Кусая губу, Сизиф ждал. От неожиданного беспамятства, в которое скользнула плеяда, было не по себе. Всякое произвольное неистовство, бесстыжие неряхи, охотно распускавшиеся при народе до неприличия и за то почитаемые, вызывали у него недоверие. Он потому и вина пил меньше других. И оказался прав, можно было достичь той же цели другим исступлением, не лишаясь человеческого облика, сколь ни были бы нестерпимыми для трезвого сознания опаляющие мозг истины. Но не всем дарована такая удача. Может быть, кажущееся безумие плеяды как раз и сделает возможным то, что он задумал, хоть и дрожит у него все внутри от этого зрелища.
— …Не понимаю, не вижу блага ни в чем, прости, Всемогущий…
— Путь? — осторожно проговорил Сизиф. — Ты сказала «один путь». Мы знаем, куда он ведет, кто дал нам глаза, чтобы различать дорогу, ноги, чтобы идти, и как дорожим мы каждым шагом. А чего ждут от нас взамен, кроме послушания? Или мы — как и прочие твари, только без густой шерсти, перьев и чешуи?
Меропа умолкла. Не спеша насильно выводить ее из этого необходимого забытья, он тоже молчал. Когда она заговорит, надеялся он, мы сумеем понять друг друга так, как прежде нам не случалось. Исподтишка наблюдая за неподвижной фигурой жены, Сизиф вспоминал.
Это было в Фессалии, на поле отца, которое он впервые засеял сам. Каждые семь дней он выходил сюда и с ревнивой гордостью наблюдал за ровными, уже колосящимися всходами.
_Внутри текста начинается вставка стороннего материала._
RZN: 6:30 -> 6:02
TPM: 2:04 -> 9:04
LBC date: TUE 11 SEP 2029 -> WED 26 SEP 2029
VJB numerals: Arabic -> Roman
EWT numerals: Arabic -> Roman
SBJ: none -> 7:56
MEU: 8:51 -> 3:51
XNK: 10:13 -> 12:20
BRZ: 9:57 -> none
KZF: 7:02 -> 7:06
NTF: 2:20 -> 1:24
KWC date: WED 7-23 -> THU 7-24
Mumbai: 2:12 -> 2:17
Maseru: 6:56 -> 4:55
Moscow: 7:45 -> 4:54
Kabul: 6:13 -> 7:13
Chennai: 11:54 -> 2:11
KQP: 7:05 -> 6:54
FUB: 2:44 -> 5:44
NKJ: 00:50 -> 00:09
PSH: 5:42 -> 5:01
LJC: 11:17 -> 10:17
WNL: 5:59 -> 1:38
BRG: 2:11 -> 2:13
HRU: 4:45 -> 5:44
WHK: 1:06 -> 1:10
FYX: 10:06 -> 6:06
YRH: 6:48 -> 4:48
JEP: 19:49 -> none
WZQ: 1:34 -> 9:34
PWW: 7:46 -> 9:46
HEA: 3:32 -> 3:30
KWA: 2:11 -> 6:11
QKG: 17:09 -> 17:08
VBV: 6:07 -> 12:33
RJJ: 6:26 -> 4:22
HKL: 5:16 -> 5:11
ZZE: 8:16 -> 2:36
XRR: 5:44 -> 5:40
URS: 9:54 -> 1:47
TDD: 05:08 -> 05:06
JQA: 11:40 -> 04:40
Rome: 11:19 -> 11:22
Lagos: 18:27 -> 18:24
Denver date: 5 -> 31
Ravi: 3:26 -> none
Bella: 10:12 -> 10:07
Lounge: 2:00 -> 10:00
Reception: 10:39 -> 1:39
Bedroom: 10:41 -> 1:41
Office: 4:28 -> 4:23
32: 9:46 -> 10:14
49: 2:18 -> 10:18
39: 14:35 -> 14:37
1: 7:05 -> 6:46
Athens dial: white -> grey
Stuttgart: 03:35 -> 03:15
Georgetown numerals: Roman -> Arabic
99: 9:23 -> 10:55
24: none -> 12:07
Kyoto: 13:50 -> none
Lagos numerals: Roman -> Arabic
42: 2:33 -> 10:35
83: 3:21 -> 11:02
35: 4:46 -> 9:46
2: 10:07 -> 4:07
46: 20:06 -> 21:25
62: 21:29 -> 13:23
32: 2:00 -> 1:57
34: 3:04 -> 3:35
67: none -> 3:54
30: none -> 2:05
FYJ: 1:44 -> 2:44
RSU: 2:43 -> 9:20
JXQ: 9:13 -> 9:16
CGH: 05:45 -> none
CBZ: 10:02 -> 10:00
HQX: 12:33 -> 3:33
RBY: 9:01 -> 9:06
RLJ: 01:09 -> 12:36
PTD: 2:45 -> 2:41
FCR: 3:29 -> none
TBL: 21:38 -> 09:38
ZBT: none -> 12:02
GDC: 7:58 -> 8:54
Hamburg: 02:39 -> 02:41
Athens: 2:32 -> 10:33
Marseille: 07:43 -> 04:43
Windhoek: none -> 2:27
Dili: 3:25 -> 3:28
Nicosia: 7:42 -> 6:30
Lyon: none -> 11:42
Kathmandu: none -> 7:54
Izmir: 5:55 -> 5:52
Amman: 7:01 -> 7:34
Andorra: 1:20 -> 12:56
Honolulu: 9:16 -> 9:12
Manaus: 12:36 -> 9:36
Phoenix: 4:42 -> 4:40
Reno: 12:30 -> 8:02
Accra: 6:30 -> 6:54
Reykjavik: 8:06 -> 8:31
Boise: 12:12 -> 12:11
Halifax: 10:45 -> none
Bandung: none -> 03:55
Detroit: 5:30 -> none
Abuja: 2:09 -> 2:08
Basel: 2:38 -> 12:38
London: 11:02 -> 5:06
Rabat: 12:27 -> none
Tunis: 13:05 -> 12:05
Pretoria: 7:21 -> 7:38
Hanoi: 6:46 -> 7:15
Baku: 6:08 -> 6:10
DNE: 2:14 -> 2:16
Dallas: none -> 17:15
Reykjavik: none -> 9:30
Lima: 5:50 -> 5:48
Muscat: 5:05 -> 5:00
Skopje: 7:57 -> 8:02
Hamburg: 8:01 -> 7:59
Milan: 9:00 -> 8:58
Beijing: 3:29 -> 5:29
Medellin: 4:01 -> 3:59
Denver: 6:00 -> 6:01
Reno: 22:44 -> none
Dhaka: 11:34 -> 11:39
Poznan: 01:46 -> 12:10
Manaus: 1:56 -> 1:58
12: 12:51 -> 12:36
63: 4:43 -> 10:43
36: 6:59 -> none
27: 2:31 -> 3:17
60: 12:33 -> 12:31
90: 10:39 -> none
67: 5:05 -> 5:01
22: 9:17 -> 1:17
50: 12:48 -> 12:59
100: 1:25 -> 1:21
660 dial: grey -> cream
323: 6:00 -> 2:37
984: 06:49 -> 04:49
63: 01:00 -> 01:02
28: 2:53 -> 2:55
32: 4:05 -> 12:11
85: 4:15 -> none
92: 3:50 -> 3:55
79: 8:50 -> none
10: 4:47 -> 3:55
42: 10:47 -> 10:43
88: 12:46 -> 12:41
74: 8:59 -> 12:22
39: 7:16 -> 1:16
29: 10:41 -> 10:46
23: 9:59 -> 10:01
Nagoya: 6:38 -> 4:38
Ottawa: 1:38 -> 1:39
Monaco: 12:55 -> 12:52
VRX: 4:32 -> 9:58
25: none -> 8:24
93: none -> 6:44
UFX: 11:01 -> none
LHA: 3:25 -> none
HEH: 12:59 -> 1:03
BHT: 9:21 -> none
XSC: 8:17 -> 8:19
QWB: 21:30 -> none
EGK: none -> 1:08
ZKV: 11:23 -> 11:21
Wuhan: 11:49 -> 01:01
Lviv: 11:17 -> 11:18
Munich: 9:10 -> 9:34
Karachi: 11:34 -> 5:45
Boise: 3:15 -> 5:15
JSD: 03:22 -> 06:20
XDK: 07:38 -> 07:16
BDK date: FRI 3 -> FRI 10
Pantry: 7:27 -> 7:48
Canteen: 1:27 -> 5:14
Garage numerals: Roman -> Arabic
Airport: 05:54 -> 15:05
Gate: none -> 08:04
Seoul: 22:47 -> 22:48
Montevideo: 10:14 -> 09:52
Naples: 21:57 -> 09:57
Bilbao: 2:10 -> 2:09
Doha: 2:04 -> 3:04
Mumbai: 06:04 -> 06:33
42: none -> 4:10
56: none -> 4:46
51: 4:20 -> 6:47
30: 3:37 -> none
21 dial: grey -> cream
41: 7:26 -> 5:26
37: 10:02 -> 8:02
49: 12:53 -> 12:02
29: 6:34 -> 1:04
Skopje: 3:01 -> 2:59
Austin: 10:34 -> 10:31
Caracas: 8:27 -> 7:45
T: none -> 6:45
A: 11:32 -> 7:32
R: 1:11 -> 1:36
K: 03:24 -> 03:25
Резкий порыв ветра, взявшийся ниоткуда при ясном небе и жарком солнце, разделивший поле широкой полосой припавших к земле колосьев, нес с собой опасность. Но первое движение юноши было вызвано заботой не о себе, а о деле своих рук, он шагнул навстречу, как бы пытаясь преградить стихии дорогу. Следующий выдох ветра был жарким, и в горячем воздухе заволновались очертания гор, которые спустя мгновение заслонила фигура гиганта, сгустившаяся из ветра и жара. Великан тяжело дышал, согнувшись и опершись обеими руками на лук, как будто его остановили в погоне. Спасаться было поздно, но Сизиф и не думал об этом, удерживаемый жгучим любопытством. Похождения богов и героев, известные с детства, восхищали и озадачивали его. Он знал, что и сам принадлежит к пятому колену высокого рода, с прадеда его, Девкалиона, вообще началось новое человечество, после того, как прежнее погибло под водой. А Девкалион был сыном самого Прометея, от которого оставалось всего два шага вверх до Сотворения мира, до изначальных божеств Урана и Геи. И тем не менее к нему все это, казалось, не имеет отношения. Сколько он ни прислушивался к себе — не находил каких-то особых сил или способностей, сколько ни оглядывался вокруг — не замечал, чтобы люди видели в нем героя, уж не говоря о божестве. Никаким особым могуществом не отличался и его отец, царь эолийцев, а деда он уже не помнил. Фантастическое предположение, что, может быть, суждено и ему когда-нибудь вступить в тот круг, что коснутся и его непостижимые игры властителей вселенной, было для него причудой ума, не затрагивавшей чувств. Вот уже двадцать лет он жил на свете, который никаких чудес не обещал.